# 2003 Audi A6 2.7T automatic transmission



## office2008a (Dec 24, 2008)

Can someone help me to find out how to check automatic tranny oil level?
I've got some oil leak thru a broken radiator. I need to add up some oil.


----------



## Snowhere (Jul 27, 2007)

*Re: 2003 Audi A6 2.7T automatic transmission (office2008a)*

Your not gonna like this. It seems tranny fluid expands and shrinks depending on temp. Your supposed to check the level when the temp of the oil is between 30C (86F) and 45C (113F). When a little oil runs out of the fill plug, between these temps, your full. Your supposed to measure the temp, with the car running, on a lift, with a scan tool. If no fluid come out of the hole, at temp, add fluid until it overflows. For your case, I would just get her to 40C (104F), and add fluid until it comes out of the filler hole.
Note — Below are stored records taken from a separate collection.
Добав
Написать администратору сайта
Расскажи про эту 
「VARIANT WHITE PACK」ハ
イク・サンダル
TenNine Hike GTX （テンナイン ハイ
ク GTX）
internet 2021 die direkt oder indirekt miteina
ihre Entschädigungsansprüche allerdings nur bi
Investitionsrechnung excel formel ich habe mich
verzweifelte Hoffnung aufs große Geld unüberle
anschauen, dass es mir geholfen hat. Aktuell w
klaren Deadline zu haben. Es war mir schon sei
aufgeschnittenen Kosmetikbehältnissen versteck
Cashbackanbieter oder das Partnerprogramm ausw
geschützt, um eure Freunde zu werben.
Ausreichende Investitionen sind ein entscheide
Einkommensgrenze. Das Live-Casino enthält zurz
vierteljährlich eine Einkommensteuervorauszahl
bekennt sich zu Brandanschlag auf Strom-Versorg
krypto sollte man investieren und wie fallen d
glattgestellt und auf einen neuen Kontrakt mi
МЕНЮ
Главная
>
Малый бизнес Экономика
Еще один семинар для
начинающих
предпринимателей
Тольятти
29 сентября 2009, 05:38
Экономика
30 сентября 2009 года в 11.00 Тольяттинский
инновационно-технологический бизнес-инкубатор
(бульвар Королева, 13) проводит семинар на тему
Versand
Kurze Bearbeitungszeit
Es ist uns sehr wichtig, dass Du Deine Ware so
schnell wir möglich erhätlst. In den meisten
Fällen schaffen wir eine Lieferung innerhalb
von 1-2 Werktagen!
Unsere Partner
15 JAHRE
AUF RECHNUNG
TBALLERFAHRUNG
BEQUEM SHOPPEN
The trick is to not get burned by scalding hot tranny fluid, and to have a pump to be able to add fluid from under the car.
GL, I let my mechanic change my tranny fluid for me, since even tho I have a VAD Palm scan tool, I don't have a lift and they do not suggest doing this off a floor jack.


----------



## ironmule (Apr 11, 2008)

*Re: 2003 Audi A6 2.7T automatic transmission (Snowhere)*

yeah i gave up and had a garage fill my up. iirc it was about $50


----------